High-quality observation of surface imperviousness for urban runoff modelling using UAV imagery
- 1Institute of Geodesy and Photogrammetry, ETH Zurich, Stefano-Franscini-Platz 5, 8093 Zürich, Switzerland
- 2Swiss Federal Institute of Aquatic Science and Technology, Eawag, Überlandstrasse 133, 8600 Dübendorf, Switzerland
- 3Institute of Environmental Engineering, Chair of Urban Water Systems, ETH Zurich, Stefano-Franscini-Platz 5, 8093 Zürich, Switzerland
Abstract. Modelling rainfall–runoff in urban areas is increasingly applied to support flood risk assessment, particularly against the background of a changing climate and an increasing urbanization. These models typically rely on high-quality data for rainfall and surface characteristics of the catchment area as model input.

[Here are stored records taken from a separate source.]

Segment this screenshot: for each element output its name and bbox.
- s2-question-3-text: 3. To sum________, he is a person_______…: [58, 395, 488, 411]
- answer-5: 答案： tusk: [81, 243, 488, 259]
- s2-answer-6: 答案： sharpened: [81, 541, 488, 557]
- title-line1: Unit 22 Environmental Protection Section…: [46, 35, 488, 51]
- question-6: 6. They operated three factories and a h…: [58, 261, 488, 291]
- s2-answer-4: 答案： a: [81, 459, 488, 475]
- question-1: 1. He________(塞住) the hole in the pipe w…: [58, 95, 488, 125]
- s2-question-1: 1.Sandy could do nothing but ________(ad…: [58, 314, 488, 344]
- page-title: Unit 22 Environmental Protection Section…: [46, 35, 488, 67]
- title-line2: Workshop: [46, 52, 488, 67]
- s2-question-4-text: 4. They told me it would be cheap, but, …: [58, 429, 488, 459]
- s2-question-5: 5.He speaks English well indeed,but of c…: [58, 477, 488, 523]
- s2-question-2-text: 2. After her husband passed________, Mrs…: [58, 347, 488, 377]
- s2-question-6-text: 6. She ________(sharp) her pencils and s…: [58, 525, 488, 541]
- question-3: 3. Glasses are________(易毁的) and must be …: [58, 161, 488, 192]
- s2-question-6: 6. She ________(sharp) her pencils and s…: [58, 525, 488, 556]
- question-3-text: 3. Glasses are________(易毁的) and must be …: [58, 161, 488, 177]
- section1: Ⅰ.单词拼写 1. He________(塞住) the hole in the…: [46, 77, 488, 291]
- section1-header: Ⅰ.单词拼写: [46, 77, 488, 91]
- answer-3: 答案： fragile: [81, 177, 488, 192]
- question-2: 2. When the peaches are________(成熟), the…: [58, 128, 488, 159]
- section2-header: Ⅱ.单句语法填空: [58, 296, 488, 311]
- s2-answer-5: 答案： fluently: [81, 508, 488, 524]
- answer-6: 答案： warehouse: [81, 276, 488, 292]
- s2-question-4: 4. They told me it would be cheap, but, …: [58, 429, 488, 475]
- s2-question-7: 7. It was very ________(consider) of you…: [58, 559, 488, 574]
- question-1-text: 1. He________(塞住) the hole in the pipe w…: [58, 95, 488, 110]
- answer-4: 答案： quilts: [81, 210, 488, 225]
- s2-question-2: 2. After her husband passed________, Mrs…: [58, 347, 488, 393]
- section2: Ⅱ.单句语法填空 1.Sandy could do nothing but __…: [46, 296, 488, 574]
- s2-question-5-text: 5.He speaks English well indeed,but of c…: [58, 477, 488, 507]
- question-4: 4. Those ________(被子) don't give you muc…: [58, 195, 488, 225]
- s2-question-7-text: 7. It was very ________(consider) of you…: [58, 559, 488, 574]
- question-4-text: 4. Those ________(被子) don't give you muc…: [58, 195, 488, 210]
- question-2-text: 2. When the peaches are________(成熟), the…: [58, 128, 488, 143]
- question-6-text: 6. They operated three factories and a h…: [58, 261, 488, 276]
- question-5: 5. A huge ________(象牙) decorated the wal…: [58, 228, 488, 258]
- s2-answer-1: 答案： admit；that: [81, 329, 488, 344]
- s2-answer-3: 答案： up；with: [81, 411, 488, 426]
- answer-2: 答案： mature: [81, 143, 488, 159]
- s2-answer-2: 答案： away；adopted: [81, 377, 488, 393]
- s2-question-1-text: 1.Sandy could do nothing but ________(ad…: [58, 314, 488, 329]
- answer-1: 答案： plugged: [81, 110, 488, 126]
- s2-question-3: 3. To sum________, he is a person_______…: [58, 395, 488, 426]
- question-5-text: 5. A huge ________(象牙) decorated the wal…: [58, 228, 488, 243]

While recent research in urban drainage has been focusing on providing spatially detailed rainfall data, the technological advances in remote sensing that ease the acquisition of detailed land-use information are less prominently discussed within the community. The relevance of such methods increases as in many parts of the globe, accurate land-use information is generally lacking, because detailed image data are often unavailable. Modern unmanned aerial vehicles (UAVs) allow one to acquire high-resolution images on a local level at comparably lower cost, performing on-demand repetitive measurements and obtaining a degree of detail tailored for the purpose of the study.

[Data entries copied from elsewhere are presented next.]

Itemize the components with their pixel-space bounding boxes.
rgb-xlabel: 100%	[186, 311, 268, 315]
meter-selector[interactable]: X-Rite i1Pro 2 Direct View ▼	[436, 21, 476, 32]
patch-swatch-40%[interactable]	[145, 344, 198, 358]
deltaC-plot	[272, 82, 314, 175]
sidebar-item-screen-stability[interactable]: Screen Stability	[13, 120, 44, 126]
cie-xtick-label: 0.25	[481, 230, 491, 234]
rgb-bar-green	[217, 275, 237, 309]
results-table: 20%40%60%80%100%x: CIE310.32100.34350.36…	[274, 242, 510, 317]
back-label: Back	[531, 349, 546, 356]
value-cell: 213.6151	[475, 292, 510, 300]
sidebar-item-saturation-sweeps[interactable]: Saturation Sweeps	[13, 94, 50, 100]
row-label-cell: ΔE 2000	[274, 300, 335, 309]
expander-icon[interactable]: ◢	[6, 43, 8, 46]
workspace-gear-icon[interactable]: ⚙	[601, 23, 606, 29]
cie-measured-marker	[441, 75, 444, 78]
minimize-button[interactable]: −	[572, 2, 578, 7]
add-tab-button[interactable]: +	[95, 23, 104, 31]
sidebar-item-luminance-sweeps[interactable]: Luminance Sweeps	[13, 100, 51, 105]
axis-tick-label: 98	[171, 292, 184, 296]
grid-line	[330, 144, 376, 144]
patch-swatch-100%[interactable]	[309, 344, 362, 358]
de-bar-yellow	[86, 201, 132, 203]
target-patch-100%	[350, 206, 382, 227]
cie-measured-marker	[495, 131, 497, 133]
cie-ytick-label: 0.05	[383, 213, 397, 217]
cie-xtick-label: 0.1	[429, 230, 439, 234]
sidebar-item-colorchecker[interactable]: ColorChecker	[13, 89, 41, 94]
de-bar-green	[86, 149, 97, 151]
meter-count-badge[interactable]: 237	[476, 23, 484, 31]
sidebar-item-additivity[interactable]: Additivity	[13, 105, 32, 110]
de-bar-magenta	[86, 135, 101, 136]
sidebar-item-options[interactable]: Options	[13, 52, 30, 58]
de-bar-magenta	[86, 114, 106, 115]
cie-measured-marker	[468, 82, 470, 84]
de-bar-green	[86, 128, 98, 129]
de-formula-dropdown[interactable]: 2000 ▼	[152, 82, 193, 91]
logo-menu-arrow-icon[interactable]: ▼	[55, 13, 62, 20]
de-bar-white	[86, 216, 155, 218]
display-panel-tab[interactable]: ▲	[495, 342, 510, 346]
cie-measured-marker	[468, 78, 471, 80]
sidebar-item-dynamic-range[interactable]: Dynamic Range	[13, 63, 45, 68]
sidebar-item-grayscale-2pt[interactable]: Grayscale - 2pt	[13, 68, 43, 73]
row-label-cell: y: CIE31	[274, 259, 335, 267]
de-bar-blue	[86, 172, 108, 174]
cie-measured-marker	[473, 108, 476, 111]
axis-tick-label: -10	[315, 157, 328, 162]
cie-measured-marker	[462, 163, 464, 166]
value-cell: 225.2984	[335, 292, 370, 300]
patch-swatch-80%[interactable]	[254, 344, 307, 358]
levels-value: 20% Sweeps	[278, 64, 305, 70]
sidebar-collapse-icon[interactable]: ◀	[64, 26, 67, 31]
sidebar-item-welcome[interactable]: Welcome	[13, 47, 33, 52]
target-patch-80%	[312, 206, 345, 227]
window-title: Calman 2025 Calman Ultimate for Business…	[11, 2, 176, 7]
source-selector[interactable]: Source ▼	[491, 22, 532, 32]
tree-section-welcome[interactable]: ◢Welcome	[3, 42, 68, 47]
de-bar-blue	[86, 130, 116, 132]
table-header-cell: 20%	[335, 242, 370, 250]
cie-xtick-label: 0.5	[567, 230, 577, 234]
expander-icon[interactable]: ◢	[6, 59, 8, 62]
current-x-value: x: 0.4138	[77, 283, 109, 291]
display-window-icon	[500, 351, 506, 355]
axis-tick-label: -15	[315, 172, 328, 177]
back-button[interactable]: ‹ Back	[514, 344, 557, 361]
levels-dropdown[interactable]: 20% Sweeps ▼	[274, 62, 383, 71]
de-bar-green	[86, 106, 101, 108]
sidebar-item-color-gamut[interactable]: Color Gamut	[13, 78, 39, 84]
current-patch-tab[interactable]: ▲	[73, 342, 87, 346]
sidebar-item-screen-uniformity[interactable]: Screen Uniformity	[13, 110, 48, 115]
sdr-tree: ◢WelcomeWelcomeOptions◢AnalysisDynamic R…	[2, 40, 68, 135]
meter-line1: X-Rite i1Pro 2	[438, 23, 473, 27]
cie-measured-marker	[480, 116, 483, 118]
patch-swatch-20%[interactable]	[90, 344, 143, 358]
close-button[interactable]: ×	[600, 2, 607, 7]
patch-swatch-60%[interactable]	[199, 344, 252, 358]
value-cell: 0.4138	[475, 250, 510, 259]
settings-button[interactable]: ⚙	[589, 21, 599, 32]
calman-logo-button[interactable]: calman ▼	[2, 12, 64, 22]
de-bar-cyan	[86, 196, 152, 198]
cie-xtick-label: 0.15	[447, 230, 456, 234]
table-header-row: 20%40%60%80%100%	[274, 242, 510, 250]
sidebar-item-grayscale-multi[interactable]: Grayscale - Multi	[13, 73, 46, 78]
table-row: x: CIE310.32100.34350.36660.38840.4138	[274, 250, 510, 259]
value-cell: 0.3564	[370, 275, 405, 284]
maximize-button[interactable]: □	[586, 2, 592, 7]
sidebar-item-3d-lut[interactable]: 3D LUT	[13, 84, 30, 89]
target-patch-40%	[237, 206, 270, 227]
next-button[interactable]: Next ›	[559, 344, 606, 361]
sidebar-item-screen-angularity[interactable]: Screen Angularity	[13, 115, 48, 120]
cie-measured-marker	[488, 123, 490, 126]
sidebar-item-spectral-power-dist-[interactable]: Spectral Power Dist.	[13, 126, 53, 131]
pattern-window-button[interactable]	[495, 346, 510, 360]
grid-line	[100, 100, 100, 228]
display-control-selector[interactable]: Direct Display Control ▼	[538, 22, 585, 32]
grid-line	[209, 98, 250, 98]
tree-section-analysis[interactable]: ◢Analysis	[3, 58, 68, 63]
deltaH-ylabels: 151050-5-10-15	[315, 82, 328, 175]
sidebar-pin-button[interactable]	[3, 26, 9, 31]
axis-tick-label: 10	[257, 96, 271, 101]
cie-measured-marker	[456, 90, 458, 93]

In this study, we investigate for the first time the possibility of deriving high-resolution imperviousness maps for urban areas from UAV imagery and of using this information as input for urban drainage models. To do so, an automatic processing pipeline with a modern classification method is proposed and evaluated in a state-of-the-art urban drainage modelling exercise. In a real-life case study (Lucerne, Switzerland), we compare imperviousness maps generated using a fixed-wing consumer micro-UAV and standard large-format aerial images acquired by the Swiss national mapping agency (swisstopo). After assessing their overall accuracy, we perform an end-to-end comparison, in which they are used as an input for an urban drainage model. Then, we evaluate the influence which different image data sources and their processing methods have on hydrological and hydraulic model performance. We analyse the surface runoff of the 307 individual subcatchments regarding relevant attributes, such as peak runoff and runoff volume. Finally, we evaluate the model's channel flow prediction performance through a cross-comparison with reference flow measured at the catchment outlet.

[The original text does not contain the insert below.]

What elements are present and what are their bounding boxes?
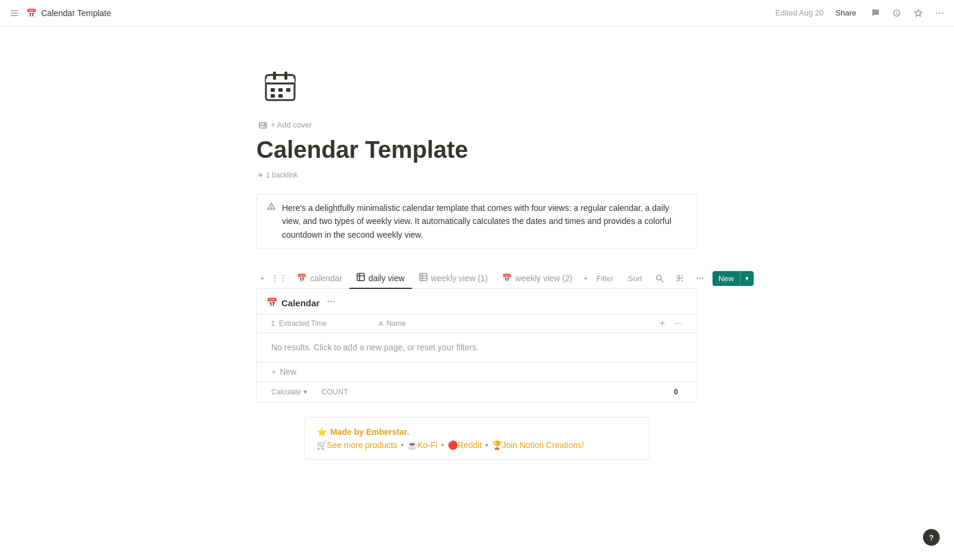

We show that imperviousness maps generated from UAV images processed with modern classification methods achieve an accuracy comparable to standard, off-the-shelf aerial imagery. In the examined case study, we find that the different imperviousness maps only have a limited influence on predicted surface runoff and pipe flows, when traditional workflows are used. We expect that they will have a substantial influence when more detailed modelling approaches are employed to characterize land use and to predict surface runoff. We conclude that UAV imagery represents a valuable alternative data source for urban drainage model applications due to the possibility of flexibly acquiring up-to-date aerial images at a quality compared with off-the-shelf image products and a competitive price at the same time. We believe that in the future, urban drainage models representing a higher degree of spatial detail will fully benefit from the strengths of UAV imagery.